In fact he had gotten the scale wrong; it was a boat hung by rope above the highest watermark on the witaecs. It looked in fair shape and was large enough to accommodate them.

But not their horses.

Henne set them to the task of removing the harnesses and saddles, and those they placed in the boat. That made sense: the Ef flowed north, which was the direction they wanted to go, but at the city of Wherthen it would join the White Warlock and turn west toward Eslen. They might go upriver from Wherthen if they could find the right sort of vessel, but at some point they would have to find new horses and continue north and east to reach the Bairghs. Better that they didn’t have to buy new tack, as well.

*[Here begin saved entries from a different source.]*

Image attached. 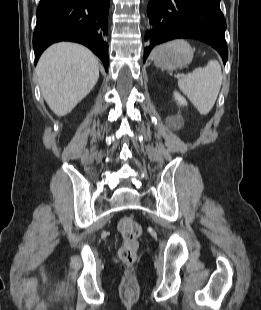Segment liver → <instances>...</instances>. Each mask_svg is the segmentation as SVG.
<instances>
[{"label": "liver", "mask_w": 261, "mask_h": 310, "mask_svg": "<svg viewBox=\"0 0 261 310\" xmlns=\"http://www.w3.org/2000/svg\"><path fill=\"white\" fill-rule=\"evenodd\" d=\"M36 73L46 103L62 117L93 89L99 78V64L86 47L62 42L42 54Z\"/></svg>", "instance_id": "1"}]
</instances>
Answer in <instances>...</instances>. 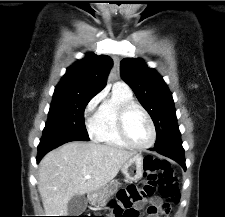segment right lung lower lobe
<instances>
[{
	"label": "right lung lower lobe",
	"mask_w": 225,
	"mask_h": 217,
	"mask_svg": "<svg viewBox=\"0 0 225 217\" xmlns=\"http://www.w3.org/2000/svg\"><path fill=\"white\" fill-rule=\"evenodd\" d=\"M75 138L48 137L42 138L38 146L37 162L50 150L70 141H76Z\"/></svg>",
	"instance_id": "1"
}]
</instances>
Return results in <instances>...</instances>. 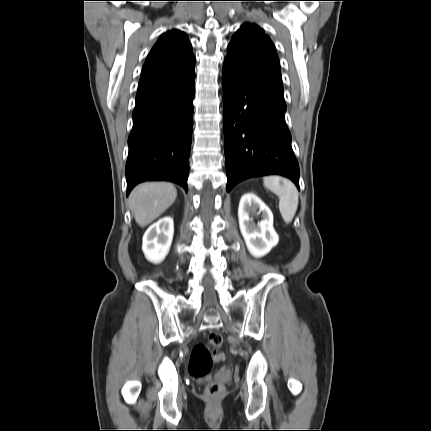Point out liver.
<instances>
[{"instance_id":"1","label":"liver","mask_w":431,"mask_h":431,"mask_svg":"<svg viewBox=\"0 0 431 431\" xmlns=\"http://www.w3.org/2000/svg\"><path fill=\"white\" fill-rule=\"evenodd\" d=\"M177 190L167 182H146L136 186L129 196V208L136 223L145 227L157 219L176 200Z\"/></svg>"}]
</instances>
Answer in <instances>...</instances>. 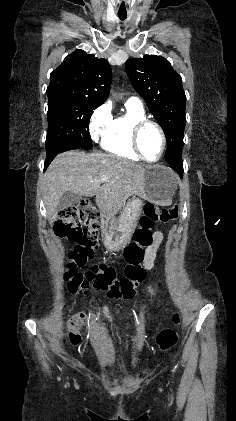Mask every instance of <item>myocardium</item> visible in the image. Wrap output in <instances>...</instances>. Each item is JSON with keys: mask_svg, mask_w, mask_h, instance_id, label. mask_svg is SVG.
<instances>
[{"mask_svg": "<svg viewBox=\"0 0 236 421\" xmlns=\"http://www.w3.org/2000/svg\"><path fill=\"white\" fill-rule=\"evenodd\" d=\"M147 125H151L154 128H156V130L159 132L160 136H161V140H162V150H161V154L159 156L158 159L156 160H150L148 159L142 152L141 148H140V133L142 131V129L147 126ZM131 141H132V145L134 148V151L136 152V154L139 156L140 159H142L143 161L147 162V163H158L162 160V158L164 157V154L166 152V148H167V137L166 134L163 130V128L155 121L153 120H149L146 118L140 119L138 121H136L131 128Z\"/></svg>", "mask_w": 236, "mask_h": 421, "instance_id": "1", "label": "myocardium"}]
</instances>
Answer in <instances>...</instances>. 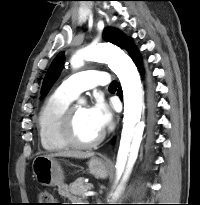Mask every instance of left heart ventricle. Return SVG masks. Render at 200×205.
<instances>
[{
  "label": "left heart ventricle",
  "mask_w": 200,
  "mask_h": 205,
  "mask_svg": "<svg viewBox=\"0 0 200 205\" xmlns=\"http://www.w3.org/2000/svg\"><path fill=\"white\" fill-rule=\"evenodd\" d=\"M74 132L77 139L83 142L92 141L101 133L84 105H78L75 110Z\"/></svg>",
  "instance_id": "obj_1"
}]
</instances>
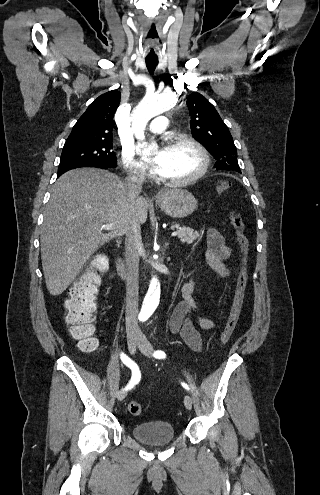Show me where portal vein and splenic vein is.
Returning <instances> with one entry per match:
<instances>
[{"label": "portal vein and splenic vein", "instance_id": "18ae733b", "mask_svg": "<svg viewBox=\"0 0 320 495\" xmlns=\"http://www.w3.org/2000/svg\"><path fill=\"white\" fill-rule=\"evenodd\" d=\"M104 227H105L106 229H112V225H106V226H104ZM171 235H172V236H176V235H178V233H177V232H173Z\"/></svg>", "mask_w": 320, "mask_h": 495}]
</instances>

Their task completed, they climbed into the craft. Henne went to the tiller, and Ehan and the other monk took the oars. Stephen watched the horses, which regarded them curiously as they started downstream. He hoped they had enough sense to scatter before the woorm reached them.

He tapped Ehan and made a rowing motion, but the little man shook his head, pointing instead to the packages of scrifti and books. Stephen nodded and set about securing them with twine in case the boat should capsize. When he was done with that, he dipped his hand in the icy-cold water, not long from the mountains.